Obviously, stealth politics defied moral posturing and dramatic public coordination, and it failed then and now to elicit interest among national media and professional scholars. But this different politicking helped incorporate and implement the usually cited forces of Southern change during the past half-century.
The Mixed Civic Nature of Stealth Reconstruction
As has been noted, this is not a thesis of public magnificence like the heroic civil rights movement.
For the most part, the new breed of Southern political leadership was interested in conventional issues such as national defense, education, agriculture, and their own careers; their stealth politics has to be understood as a civic endeavor within the primacy of broader concerns.
It would be quite a stretch to champion these leaders and their work as heroic or revolutionary—they were, after all, practical political people. There was no common soul or grand collective purpose among our politicians, just their individual political personalities and everyday operations based on a mixture of selfish and unselfish character. Few had been on the front lines or in the march for equality in their areas and states; many nurtured sentiment, but no burning passion, for the heroic drama; most did not enter public life until the 1970s, and when they did, it was not for reasons of racial justice. We’ll not claim for them a place among the icons of the civil rights movement.
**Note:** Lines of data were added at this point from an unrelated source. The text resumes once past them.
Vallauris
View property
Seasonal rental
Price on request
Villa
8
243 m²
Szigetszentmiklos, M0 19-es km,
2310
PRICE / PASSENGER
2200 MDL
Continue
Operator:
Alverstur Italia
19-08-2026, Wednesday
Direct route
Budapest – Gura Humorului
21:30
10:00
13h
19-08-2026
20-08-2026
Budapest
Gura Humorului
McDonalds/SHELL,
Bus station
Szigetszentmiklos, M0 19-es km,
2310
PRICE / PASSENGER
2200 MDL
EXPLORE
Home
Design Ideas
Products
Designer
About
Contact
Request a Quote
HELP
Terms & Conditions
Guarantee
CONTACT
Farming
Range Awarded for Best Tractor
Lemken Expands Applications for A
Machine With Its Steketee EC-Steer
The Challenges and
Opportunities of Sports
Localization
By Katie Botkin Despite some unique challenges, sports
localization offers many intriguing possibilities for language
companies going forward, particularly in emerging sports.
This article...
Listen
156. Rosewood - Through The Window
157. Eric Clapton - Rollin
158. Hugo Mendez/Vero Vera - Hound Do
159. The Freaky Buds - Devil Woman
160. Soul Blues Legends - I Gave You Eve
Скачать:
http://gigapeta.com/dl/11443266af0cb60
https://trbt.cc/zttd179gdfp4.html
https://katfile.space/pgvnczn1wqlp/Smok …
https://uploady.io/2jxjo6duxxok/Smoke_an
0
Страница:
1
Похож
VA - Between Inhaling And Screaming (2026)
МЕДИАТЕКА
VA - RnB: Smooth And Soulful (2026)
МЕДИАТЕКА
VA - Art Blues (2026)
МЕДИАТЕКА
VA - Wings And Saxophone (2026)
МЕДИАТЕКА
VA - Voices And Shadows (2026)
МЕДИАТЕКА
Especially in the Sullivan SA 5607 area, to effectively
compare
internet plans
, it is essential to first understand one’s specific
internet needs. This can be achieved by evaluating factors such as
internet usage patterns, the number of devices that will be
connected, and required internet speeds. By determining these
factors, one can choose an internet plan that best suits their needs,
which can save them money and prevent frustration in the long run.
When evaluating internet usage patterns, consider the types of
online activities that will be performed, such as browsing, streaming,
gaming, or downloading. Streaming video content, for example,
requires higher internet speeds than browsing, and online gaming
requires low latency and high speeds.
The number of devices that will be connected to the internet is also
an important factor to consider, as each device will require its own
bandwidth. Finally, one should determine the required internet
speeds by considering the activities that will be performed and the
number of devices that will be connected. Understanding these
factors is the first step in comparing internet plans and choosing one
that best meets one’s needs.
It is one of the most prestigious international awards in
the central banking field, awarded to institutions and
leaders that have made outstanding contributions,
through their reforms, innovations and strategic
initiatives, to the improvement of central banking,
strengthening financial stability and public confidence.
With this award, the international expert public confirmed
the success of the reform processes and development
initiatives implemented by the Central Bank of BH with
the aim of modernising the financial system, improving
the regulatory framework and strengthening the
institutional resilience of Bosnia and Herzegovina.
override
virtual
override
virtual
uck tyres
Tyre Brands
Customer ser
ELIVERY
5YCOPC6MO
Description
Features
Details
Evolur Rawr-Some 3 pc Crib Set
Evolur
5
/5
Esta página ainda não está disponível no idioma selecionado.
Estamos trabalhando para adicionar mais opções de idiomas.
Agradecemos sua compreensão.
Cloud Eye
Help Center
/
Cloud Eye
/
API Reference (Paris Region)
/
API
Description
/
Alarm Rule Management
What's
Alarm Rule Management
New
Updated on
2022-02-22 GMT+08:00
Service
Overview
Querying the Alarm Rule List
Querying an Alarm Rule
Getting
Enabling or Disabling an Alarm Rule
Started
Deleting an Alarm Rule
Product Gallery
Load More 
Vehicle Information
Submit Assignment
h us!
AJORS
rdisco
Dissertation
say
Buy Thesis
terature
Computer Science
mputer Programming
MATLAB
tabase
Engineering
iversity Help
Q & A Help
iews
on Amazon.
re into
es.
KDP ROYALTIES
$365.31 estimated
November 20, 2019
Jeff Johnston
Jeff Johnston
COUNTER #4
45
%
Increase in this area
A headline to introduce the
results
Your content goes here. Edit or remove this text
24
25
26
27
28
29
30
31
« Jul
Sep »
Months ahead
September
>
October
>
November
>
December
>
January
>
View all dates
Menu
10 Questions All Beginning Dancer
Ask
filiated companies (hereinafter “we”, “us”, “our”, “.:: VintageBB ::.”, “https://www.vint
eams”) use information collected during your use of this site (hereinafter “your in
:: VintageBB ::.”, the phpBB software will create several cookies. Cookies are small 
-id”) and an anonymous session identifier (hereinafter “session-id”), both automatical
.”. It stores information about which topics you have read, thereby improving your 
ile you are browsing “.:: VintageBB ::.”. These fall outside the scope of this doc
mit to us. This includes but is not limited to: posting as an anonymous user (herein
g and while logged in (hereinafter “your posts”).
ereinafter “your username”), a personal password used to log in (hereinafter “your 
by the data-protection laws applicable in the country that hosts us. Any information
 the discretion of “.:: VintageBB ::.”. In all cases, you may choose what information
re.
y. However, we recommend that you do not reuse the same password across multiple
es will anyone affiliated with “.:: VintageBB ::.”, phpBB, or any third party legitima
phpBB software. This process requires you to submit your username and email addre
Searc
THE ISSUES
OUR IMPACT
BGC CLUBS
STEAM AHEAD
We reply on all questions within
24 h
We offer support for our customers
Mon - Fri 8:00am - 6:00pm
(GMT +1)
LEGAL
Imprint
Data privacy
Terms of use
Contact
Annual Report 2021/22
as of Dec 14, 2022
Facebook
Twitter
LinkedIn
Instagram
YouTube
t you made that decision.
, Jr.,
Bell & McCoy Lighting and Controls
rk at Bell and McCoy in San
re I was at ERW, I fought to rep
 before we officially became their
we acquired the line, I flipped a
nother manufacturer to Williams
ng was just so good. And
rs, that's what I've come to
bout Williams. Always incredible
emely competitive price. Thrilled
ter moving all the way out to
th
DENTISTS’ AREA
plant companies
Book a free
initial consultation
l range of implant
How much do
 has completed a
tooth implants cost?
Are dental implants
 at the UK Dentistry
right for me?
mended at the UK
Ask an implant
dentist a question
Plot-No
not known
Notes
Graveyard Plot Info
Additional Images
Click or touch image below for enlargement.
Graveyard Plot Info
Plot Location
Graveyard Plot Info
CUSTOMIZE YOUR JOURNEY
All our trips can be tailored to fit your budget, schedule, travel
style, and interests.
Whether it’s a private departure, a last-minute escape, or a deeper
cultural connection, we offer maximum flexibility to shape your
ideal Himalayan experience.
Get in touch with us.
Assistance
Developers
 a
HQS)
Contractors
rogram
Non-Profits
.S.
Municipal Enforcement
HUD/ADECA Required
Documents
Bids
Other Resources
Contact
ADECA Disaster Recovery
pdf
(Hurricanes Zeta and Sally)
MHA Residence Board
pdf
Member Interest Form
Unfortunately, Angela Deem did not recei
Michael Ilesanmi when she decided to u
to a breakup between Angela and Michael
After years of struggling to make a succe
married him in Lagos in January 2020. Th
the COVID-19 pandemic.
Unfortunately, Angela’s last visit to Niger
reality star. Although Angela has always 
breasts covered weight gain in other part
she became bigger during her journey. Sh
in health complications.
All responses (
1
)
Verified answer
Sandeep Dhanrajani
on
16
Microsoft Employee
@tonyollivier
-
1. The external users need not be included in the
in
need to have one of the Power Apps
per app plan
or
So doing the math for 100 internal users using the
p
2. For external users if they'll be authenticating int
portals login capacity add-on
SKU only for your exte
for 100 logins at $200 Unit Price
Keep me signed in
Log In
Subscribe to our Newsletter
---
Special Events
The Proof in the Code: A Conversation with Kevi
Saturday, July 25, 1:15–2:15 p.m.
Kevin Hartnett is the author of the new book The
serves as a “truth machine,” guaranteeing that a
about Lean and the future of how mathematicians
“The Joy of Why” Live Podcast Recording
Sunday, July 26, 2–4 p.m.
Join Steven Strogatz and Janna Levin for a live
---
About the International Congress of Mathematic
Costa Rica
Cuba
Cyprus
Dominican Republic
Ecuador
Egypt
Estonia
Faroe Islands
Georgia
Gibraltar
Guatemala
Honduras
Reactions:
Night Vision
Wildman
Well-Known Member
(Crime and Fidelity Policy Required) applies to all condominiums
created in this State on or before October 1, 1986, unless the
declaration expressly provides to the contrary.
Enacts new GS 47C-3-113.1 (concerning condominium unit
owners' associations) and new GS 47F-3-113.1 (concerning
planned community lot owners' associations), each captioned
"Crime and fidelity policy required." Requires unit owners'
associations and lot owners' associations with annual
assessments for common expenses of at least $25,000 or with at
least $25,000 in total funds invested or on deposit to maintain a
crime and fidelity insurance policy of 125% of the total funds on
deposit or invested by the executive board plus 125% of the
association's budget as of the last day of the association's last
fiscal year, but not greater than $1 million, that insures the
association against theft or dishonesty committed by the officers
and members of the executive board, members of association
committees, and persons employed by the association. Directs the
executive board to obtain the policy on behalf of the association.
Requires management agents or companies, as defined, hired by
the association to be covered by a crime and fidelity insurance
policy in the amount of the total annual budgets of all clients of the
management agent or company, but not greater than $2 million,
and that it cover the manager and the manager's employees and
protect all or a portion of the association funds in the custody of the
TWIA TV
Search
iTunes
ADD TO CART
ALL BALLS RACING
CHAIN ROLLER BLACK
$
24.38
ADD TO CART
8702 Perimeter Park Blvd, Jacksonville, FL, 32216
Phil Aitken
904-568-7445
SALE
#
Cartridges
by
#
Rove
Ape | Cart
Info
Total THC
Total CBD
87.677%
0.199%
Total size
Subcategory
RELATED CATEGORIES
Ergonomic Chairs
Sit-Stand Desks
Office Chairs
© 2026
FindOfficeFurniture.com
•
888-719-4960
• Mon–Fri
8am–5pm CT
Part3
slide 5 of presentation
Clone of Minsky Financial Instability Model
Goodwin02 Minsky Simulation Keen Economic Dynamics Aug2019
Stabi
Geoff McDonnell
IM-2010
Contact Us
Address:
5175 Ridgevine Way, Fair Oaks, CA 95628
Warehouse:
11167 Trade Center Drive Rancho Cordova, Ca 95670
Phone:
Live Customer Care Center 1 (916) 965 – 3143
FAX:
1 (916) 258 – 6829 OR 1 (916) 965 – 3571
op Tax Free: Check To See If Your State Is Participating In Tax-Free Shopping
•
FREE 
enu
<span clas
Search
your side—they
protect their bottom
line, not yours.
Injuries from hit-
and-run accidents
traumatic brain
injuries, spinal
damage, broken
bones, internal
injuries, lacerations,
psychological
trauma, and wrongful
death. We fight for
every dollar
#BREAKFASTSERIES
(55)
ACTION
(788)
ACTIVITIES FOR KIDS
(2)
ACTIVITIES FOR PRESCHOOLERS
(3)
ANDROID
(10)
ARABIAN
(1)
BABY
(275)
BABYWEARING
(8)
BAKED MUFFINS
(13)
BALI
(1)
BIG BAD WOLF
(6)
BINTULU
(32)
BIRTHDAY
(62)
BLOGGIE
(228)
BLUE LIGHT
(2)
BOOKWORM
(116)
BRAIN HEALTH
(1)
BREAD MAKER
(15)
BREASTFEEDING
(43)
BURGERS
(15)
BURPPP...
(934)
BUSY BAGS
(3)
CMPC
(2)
Instead, we characterize them simply as “stealth politicians” who, variously motivated, helped reconstruct Southern politics.
However, we do view stealthy biracial leadership and politics as a broad civic phenomenon that went beyond the personalized motives and actions of crass politicians. While some leaders contributed to this movement in individualized pursuit of individualized objectives, many others did so for philosophical and purposive reasons related to American democracy. They were as a group relatively progressive Southerners; so we prefer to envision stealth politics as an incremental, conflicted mixture—a purposeful/inadvertent, public/private, personal/interpersonal dynamic—and as an overall positive process whereby some leaders and activists really made things better in everyday life for most Southerners, who were caught in the black-white crossfire of their region’s historical dilemma.
The Inevitable Demise of Stealth Leadership
Ironically, the racial progress of the past several decades wrought the inevitable demise of stealth leadership in the South. These leaders were transformational but transient; in a way, they may have fallen victims of their own success in helping change Southern politics.